Segment Open

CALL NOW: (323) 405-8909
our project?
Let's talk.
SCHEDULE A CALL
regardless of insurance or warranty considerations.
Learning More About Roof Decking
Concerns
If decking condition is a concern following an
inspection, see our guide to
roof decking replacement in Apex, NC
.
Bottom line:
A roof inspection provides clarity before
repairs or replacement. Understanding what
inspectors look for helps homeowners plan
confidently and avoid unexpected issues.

Segment Closed
Segment Open

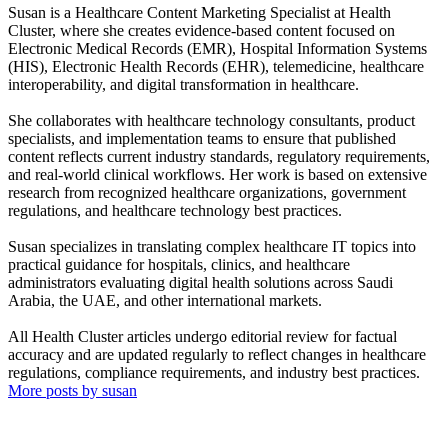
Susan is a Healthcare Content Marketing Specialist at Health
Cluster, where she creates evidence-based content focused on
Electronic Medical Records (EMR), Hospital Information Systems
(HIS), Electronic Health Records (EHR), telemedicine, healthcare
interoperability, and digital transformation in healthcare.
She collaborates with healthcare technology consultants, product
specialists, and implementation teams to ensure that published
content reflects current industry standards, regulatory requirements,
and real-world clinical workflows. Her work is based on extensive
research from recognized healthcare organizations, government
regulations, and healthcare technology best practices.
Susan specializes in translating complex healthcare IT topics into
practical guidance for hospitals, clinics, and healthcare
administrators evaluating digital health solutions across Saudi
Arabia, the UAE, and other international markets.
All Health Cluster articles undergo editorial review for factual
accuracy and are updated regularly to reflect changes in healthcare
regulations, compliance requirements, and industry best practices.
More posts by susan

Segment Closed

## [Task to complete]
Pull from the data each line where the string "practices" turns up.

## [Task output]
regulations, and healthcare technology best practices.
regulations, compliance requirements, and industry best practices.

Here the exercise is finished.